AverCareDocs

AverScan

Contactless vitals and a wellness snapshot — using just your phone's camera.

AverScan turns your phone's front camera into a contactless vitals reader. You hold still and look at the screen for about half a minute, and AverCare reads signals from your face — no cuff, no band, no finger clip.

How a scan goes

Get comfortable

Find decent lighting, hold the phone steady, and keep your face in the frame. An on-screen guide helps you line up.

Hold still for ~30 seconds

The camera captures a short sequence while quality checks make sure the lighting and framing are good enough to trust.

Get your snapshot

AverCare turns the raw signals into a friendly wellness summary — scores and readings with plain-language explanations of what they mean.

What it can estimate

Depending on your chosen scan mode, a scan can surface things like heart rate, breathing rate, heart-rate variability, a stress indicator, and a set of overall wellness scores. Each reading comes with context — what it is, and why it might look the way it does.

Fun fact

Your skin gets very slightly redder each time your heart beats and pushes a pulse of blood through the vessels in your face. The change is far too subtle for you to see — but a camera can measure it. This technique is called photoplethysmography (PPG). The deep-dive is in The science of AverScan.

Two ways to scan

AverCare offers a per-user scan provider setting so you can choose how scans are processed:

A multi-frame face capture is analyzed and narrated into your wellness snapshot. It works today, anywhere, with no extra setup.

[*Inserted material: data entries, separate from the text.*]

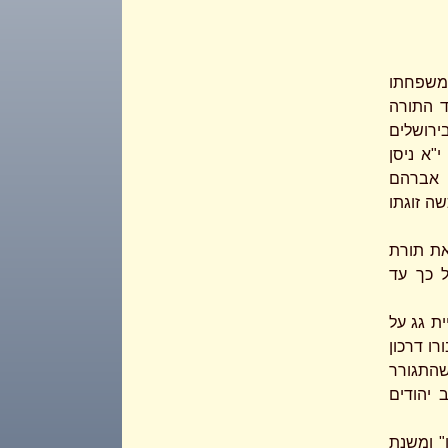
ערך עלה עם משפחתו
ד התורה
ירושלים
"א ניסן
 אברהם
ה זוגתו
ות את תורת
ל כך עד
ת גג על
ו דרכון
למצרים ובמשך 8 שנים שהתגורר
 יהודים
" ומשנת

A longer, research-grade measurement built on transdermal optical imaging for a richer set of readings. Opt in from your AI settings.

What it is not

AverScan is a wellness snapshot, not a medical device or a diagnosis. It's great for spotting trends and building awareness — but if a reading worries you, talk to a clinician (you can book one in the app).

Your scan results are saved to your private timeline so you can watch how they change over weeks and months — which is where the real value is.